CHASSANG DÉNONCE LE MÉPRIS DE CHÉRÈQUE
Il a rappelé que la CFDT proposait "depuis dix ans" de moduler la rémunération des médecins libéraux, payés à l'acte, afin d'introduire une part de forfait déterminée en fonction des missions de service public assignées aux praticiens, comme une campagne de vaccination en cas d'épidémie.
"Si on avait ce système-là, les gens pourraient aller voir le médecin et seraient vaccinés gratuitement parce que les médecins auraient anticipé", a-t-il assuré.
"On nous dit, 'c'est huit euros'" la vaccination, "mais on se moque de nous parce que ce sera 22+8, ce sera trente euros", majoré du prix de la visite, a dit François Chérèque.
Michel Chassang, président de la Confédération des syndicats médicaux français (CSMF), a jugé ce commentaire "désolant et méprisant".
"Nous ne le faisons en aucune façon pour des raisons financières et en particulier de 'pognon' comme le dit de façon méprisante François Chérèque.

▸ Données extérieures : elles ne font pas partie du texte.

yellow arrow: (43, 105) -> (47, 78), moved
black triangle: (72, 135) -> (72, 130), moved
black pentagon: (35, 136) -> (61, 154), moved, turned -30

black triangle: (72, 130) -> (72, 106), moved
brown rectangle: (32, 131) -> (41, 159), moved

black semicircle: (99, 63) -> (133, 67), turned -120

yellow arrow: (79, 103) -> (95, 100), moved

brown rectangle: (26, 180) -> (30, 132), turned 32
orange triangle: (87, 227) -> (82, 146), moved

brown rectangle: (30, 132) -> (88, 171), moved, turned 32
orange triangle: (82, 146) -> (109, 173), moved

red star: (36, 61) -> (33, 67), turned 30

Nous le faisons simplement dans l'intérêt de nos patients", a-t-il dit sur France Info.
"François Chérèque dit tout haut ce que le gouvernement, et en particulier la ministre de la Santé, pensent tout bas", a-t-il estimé.

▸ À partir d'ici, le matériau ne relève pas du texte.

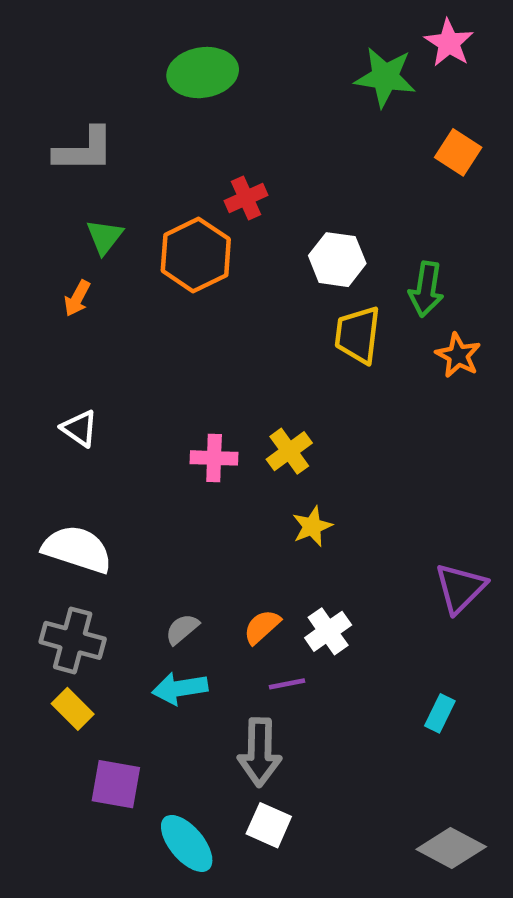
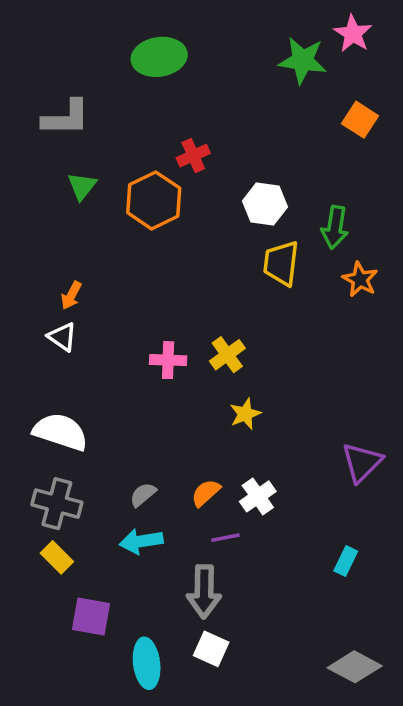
orange arrow: (77, 298) -> (71, 295), moved
cyan ellipse: (187, 843) -> (147, 663), turned 33

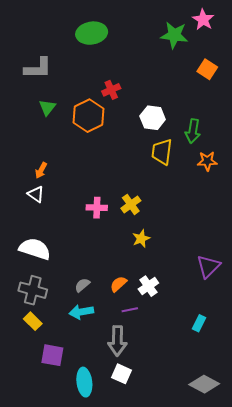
orange star: (360, 279) -> (207, 161), turned -30

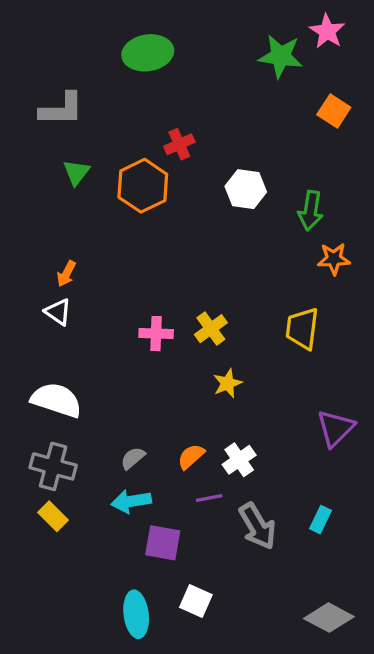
yellow trapezoid: (162, 152) -> (302, 329), moved
gray arrow: (117, 341) -> (257, 526), moved, turned -32
purple square: (52, 355) -> (163, 543), moved

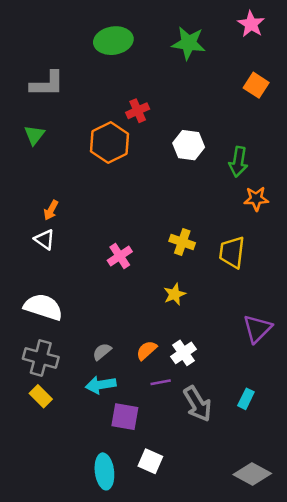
green star: (281, 56) -> (189, 43), moved
green triangle: (76, 172) -> (34, 135), moved
yellow cross: (211, 329) -> (182, 242), moved, turned -35
pink cross: (156, 334) -> (120, 256), turned -35

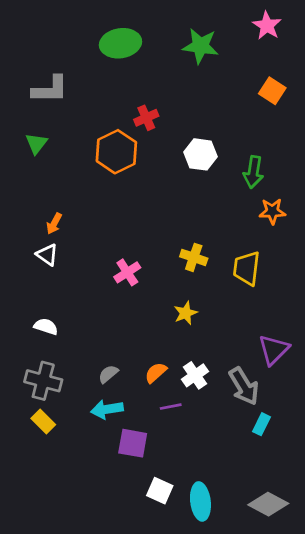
white semicircle: (43, 307) -> (46, 327), size x0.6
gray arrow: (198, 404) -> (244, 386), moved
cyan ellipse: (104, 471) -> (200, 501), moved

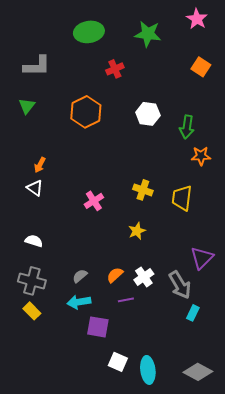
red cross: (146, 118) -> (115, 69), moved

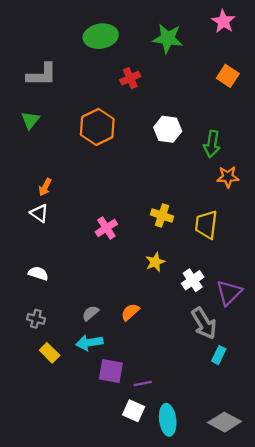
white cross: (144, 277) -> (193, 280), moved
gray cross: (32, 281) -> (36, 319), size x0.6
purple line: (126, 300) -> (143, 383), moved
yellow rectangle: (32, 311) -> (50, 353), moved

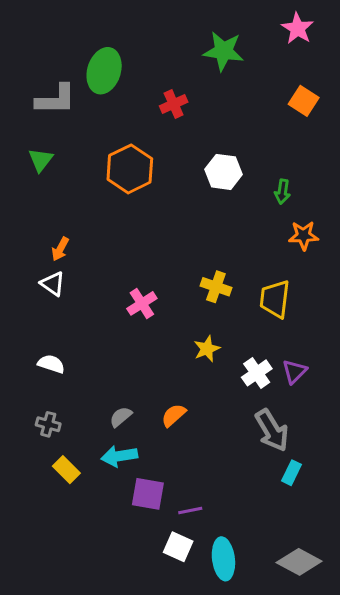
green ellipse: (101, 36) -> (104, 71), moved, turned -64
green arrow: (212, 144) -> (282, 192), size x0.7
purple triangle: (229, 293) -> (294, 371), moved, size x0.7

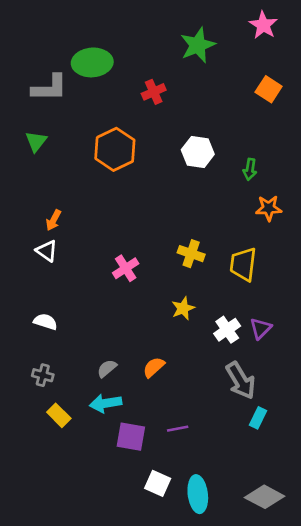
green star: (223, 51) -> (198, 45), turned -30
green ellipse: (104, 71) -> (92, 62), turned 69
purple line: (190, 510) -> (178, 429), moved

"Après avoir évoqué un certain nombre de prétextes pour interdire la vaccination dans les cabinets médicaux, maintenant voilà que le prétexte argent arrive. Tout ceci est désolant et méprisant à notre égard", a jugé Michel Chassang.
"Que je sache, les médecins et les infirmiers qui travaillent déjà dans les centres de vaccination sont bien payés et qui les paye? Ce sont les caisses d'assurance maladie directement. Nous ne demandons ni plus ni moins qu'il en soit fait de même dans nos cabinets", a-t-il ajouté.